Jeremy Braddock Lit-Vis Working Group

Date
Fri November 5th 2021, 12:00 - 1:30pm

The Working Group in Literary and Visual Culture at Stanford University invites you to our upcoming event:

"Remediating the Studio System in May 1970: The Firesign Theatre's Don't Crush That Dwarf Hand Me the Pliers"
Presented by Jeremy Braddock, Associate Professor, Dept. of Literatures in English, Cornell University
November 5 at noon PST, via Zoom

In nine albums recorded for Columbia Records between 1967 and 1975, the Firesign Theatre exploited the multitrack recording studio as a medium for literary writing in a way that has never been equaled, before or since.

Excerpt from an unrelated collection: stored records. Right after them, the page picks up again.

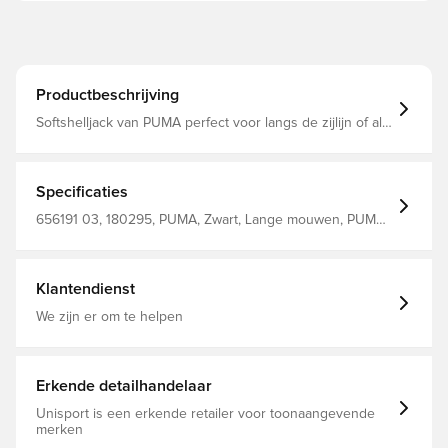
Productbeschrijving
Softshelljack van PUMA perfect voor langs de zijlijn of als
trainingsjack Met volledige ritssluiting zodat je de jas snel
aan en uit kunt trekken Gemaakt van 100% polyester
Specificaties
656191 03, 180295, PUMA, Zwart, Lange mouwen, PUMA
Liga, Trainingsjacks, Mannen, Volwassenen
Klantendienst
We zijn er om te helpen
Erkende detailhandelaar
Unisport is een erkende retailer voor toonaangevende
merken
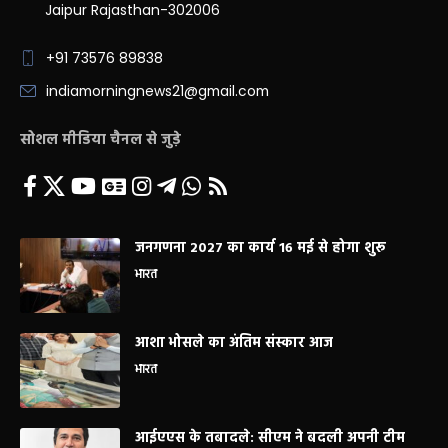
Jaipur Rajasthan-302006
+91 73576 89838
indiamorningnews21@gmail.com
सोशल मीडिया चैनल से जुड़े
जनगणना 2027 का कार्य 16 मई से होगा शुरू
भारत
आशा भोसले का अंतिम संस्कार आज
भारत
आईएएस के तबादले: सीएम ने बदली अपनी टीम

A hallmark of these recordings is the way their aural representation of numerous forms of media (often simultaneously). Though they are ostensibly comedy records, they contain a surprisingly trenchant and informe d critique of the increasing mediatization of society during the Nixon years, creating highly mobile narratives set in a quasi-authoritarian world of curfews, restrictions, and mandatory consumption.

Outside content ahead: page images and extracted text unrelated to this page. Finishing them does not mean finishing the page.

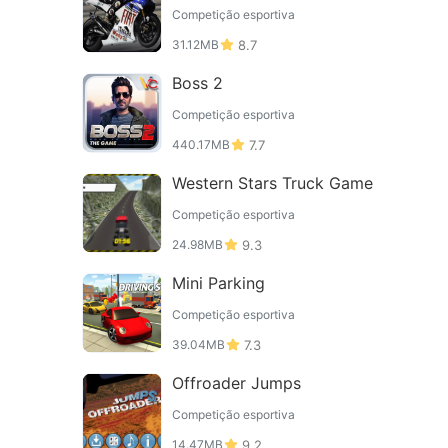
Competição esportiva
31.12MB
8.7
Boss 2
Competição esportiva
440.17MB
7.7
Western Stars Truck Game
Competição esportiva
24.98MB
9.3
Mini Parking
Competição esportiva
39.04MB
7.3
Offroader Jumps
Competição esportiva
14.47MB
9.2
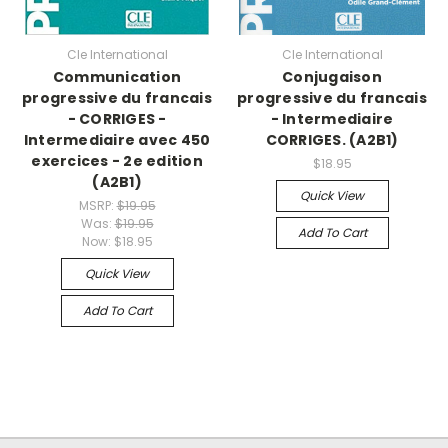
Cle International
Cle International
Communication
Conjugaison
progressive du francais
progressive du francais
- CORRIGES -
- Intermediaire
Intermediaire avec 450
CORRIGES. (A2B1)
exercices - 2e edition
$18.95
(A2B1)
Quick View
MSRP:
$19.95
Was:
$19.95
Add To Cart
Now:
$18.95
Quick View
Add To Cart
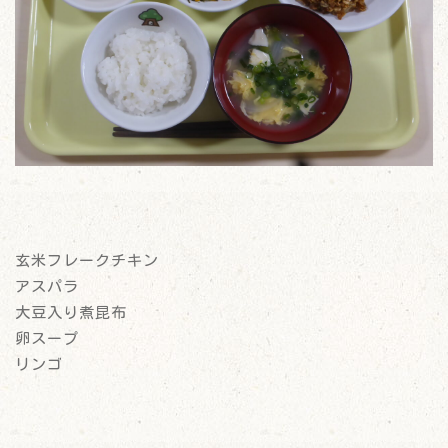
玄米フレークチキン
アスパラ
大豆入り煮昆布
卵スープ
リンゴ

Drawing from his book-length study of the Firesign Theatre, Jeremy Braddock will examine the group's third album, Don't Crush That Dwarf Hand Me the Pliers (1970), paying particular attention to the narrative effects made possible with the new technologies of Dolby Noise Reduction and the 8-channel mixing desk. Recorded at the time of the Kent State killings and the historic MGM auction, the album can be understood as an attempt to propose the long-playing record as a new home for long-form narrative, in the wake of classical Hollywood's collapse.